An Ultrasonic Microrobot Enabling Ultrafast Bidirectional Navigation in Confined Tubular Environments

Abstract

Abstract Pipelines are extensively used in environments such as nuclear power plants, chemical factories, and medical devices to transport gases and liquids. These tubular environments often feature complex geometries, confined spaces, and millimeter-scale height restrictions, presenting significant challenges to conventional inspection methods. Here, we present an ultrasonic microrobot (weight, 80 mg; dimensions, 24 mm × 7 mm; thickness, 210 μm) to realize agile and bidirectional navigation in narrow pipelines.

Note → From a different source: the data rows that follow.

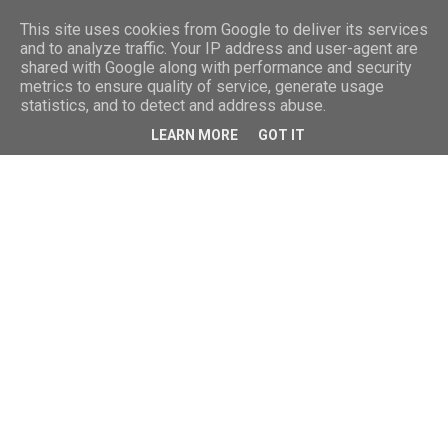
This site uses cookies from Google to deliver its services
and to analyze traffic. Your IP address and user-agent are
shared with Google along with performance and security
metrics to ensure quality of service, generate usage
statistics, and to detect and address abuse.
LEARN MORE
GOT IT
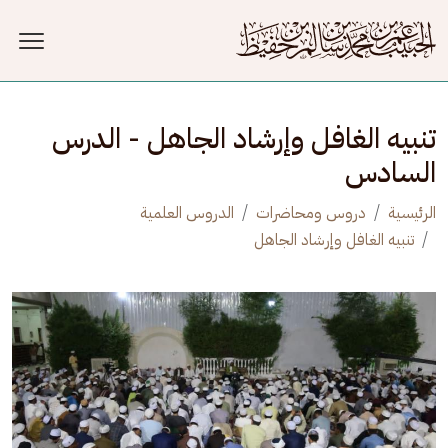
جاوز إلى المحتوى الرئيسي
تنبيه الغافل وإرشاد الجاهل - الدرس
السادس
الرئيسية
دروس ومحاضرات
الدروس العلمية
تنبيه الغافل وإرشاد الجاهل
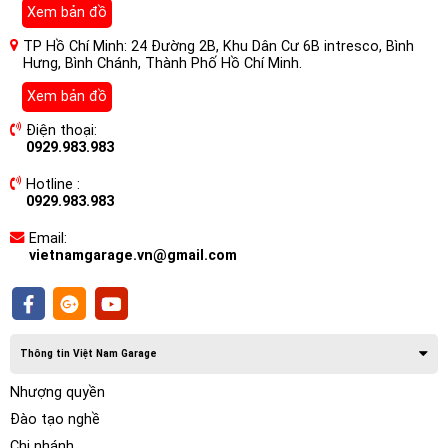
Xem bản đồ
ô tô. Với vai trò đảm nhận nhiệm vụ chiếu sáng ban đêm và
trong điều kiện thời tiết không thuận lợi, bóng đèn ô tô chính
TP Hồ Chí Minh: 24 Đường 2B, Khu Dân Cư 6B intresco, Bình
hãng không chỉ mang lại ánh sáng tốt mà còn đảm bảo an
Hưng, Bình Chánh, Thành Phố Hồ Chí Minh.
toàn cho người lái và các phương tiện tham gia giao thông.
Xem bản đồ
Trên thị trường hiện nay, có rất nhiều loại bóng đèn ô tô khác
nhau, nhưng việc lựa chọn bóng đèn chính hãng là điều cần
Điện thoại:
0929.983.983
thiết để đảm bảo hiệu suất và tuổi thọ của hệ thống chiếu
sáng.
Hotline :
0929.983.983
Email:
vietnamgarage.vn@gmail.com
Thông tin Việt Nam Garage
Nhượng quyền
Đào tạo nghề
Chi nhánh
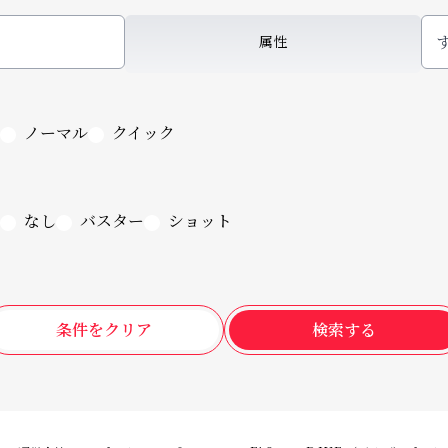
属性
ノーマル
クイック
なし
バスター
ショット
条件をクリア
検索する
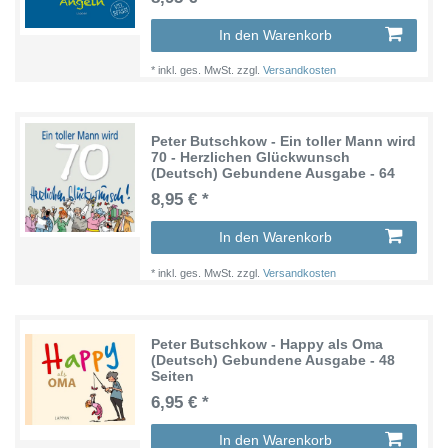
In den Warenkorb
*
inkl. ges. MwSt.
zzgl.
Versandkosten
Peter Butschkow - Ein toller Mann wird
70 - Herzlichen Glückwunsch
(Deutsch) Gebundene Ausgabe - 64
Seiten
8,95 € *
In den Warenkorb
*
inkl. ges. MwSt.
zzgl.
Versandkosten
Peter Butschkow - Happy als Oma
(Deutsch) Gebundene Ausgabe - 48
Seiten
6,95 € *
In den Warenkorb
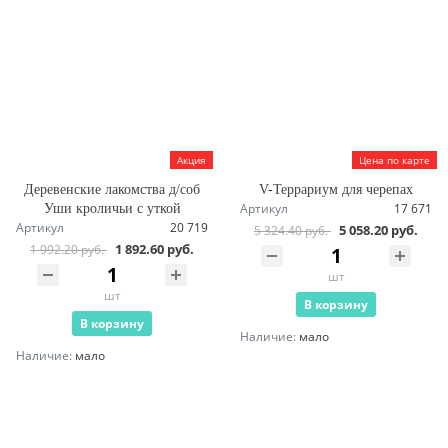
Акция
Цена по карте
Деревенские лакомства д/соб
V-Террариум для черепах
Артикул
17 671
Уши кроличьи с уткой
Артикул
20 719
5 058.20 руб.
5 324.40 руб.
1 892.60 руб.
1 992.20 руб.
шт
шт
В корзину
В корзину
Наличие:
мало
Наличие:
мало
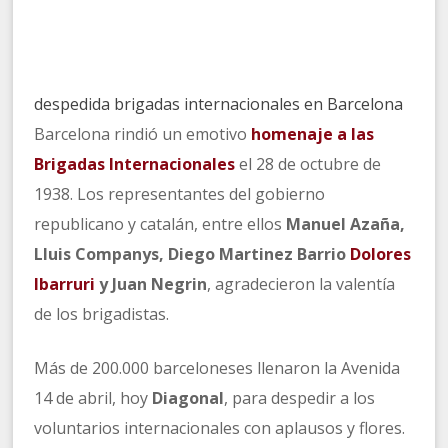
despedida brigadas internacionales en Barcelona
Barcelona rindió un emotivo
homenaje a las
Brigadas Internacionales
el 28 de octubre de
1938. Los representantes del gobierno
republicano y catalán, entre ellos
Manuel Azaña,
Lluis Companys, Diego Martinez Barrio
Dolores
Ibarruri
y Juan Negrin
, agradecieron la valentía
de los brigadistas.
Más de 200.000 barceloneses llenaron la Avenida
14 de abril, hoy
Diagonal
, para despedir a los
voluntarios internacionales con aplausos y flores.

The ultrathin structural design of the robot is achieved through a high-performance piezoelectric composite film microstructure based on MEMS technology. The robot exhibits various vibration modes when driven by ultrasonic frequency signals, its motion speed reaches 81 cm s −1 at 54.8 kHz, exceeding that of the fastest piezoelectric microrobots, and its forward and backward motion direction is controllable through frequency modulation, while the minimum driving voltage for initial movement can be as low as 3 V P-P . Additionally, the robot can effortlessly climb slopes up to 24.25° and carry loads more than 36 times its weight. The robot is capable of agile navigation through curved L-shaped pipes, pipes made of various materials (acrylic, stainless steel, and polyvinyl chloride), and even over water. To further demonstrate its inspection capabilities, a micro-endoscope camera is integrated into the robot, enabling real-time image capture inside glass pipes.